AMERICA’S DATAHUB CONSORTIUM LESSONS LEARNED
The Coleridge Initiative FBSE-22-05
May 2022 Report:
- We encountered challenges with contracts with our state partners due to clauses regarding the ownership of state data. These clauses are direct flow-down from ATI’s agreement with NCSES. We are working on a resolution (we will send revised statements to ATI, and they will take these to NCSES for review). There are difficulties with navigating planning during contract negotiation period.
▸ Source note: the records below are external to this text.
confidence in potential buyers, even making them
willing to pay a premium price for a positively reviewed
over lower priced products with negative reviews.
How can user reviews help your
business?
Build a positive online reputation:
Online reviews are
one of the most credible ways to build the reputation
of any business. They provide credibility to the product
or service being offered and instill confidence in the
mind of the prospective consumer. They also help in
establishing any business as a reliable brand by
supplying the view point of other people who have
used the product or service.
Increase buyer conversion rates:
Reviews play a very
- The Coleridge team is continuing with the initial review of Foreign Born Scientists and Engineers-related federal data sources that will be used for benchmarking. The team obtained and analyzed tables from the American Community Survey (ACS): Aggregate Data and Public Use Microdata Sample (PUMS). The analysis included advanced degree holders by nativity over time; foreign-born post-education advanced degree holders by origin and decade of immigration (aggregates); and socioeconomic characteristics (PUMS). These were obtained for New Jersey, Arkansas, and Kentucky, as well as the nation. ACS is nationally representative, and available over time; it provides detailed origin, immigration, education, work, and socioeconomic status information. Moreover, it has a flag for S&E and S&E-related fields which are useful to identify scientists and engineers. However, ACS data does not allow us to capture whether the individuals obtained their degree in the US or abroad. Therefore, administrative data from the states will be of great importance.
June 2022 Report:
- As mentioned in the last report, we encountered challenges regarding contracts with our state partners due to clauses regarding the ownership of state data. This led to a slower progress in the last month (e.g., state partners postponed sending invitations to the potential advisory panel members). This week, we were informed by ATI that the proposed changes were accepted, hence the contracting with the states can now be finalized.
August 2022 Report:
- Due to limitation on the number of common attributes (aligned schema approach) in education and wage data, AR team has decided to test the record linkage methods using First Name, Last Name and Middle Name on the administrative data in initial phase. Due to this limitation, the truth dataset is generated using SSN match.
September 2022 Report
- Building the data infrastructure must be accompanied by a clear process through which users will request access. The request process should follow protocols similar to federal restricted data assets. A governance model should also be developed that provides representation for all data stewards of the requisite data assets used to develop the data infrastructure. We must be mindful about the population in question and the potential misuse of data.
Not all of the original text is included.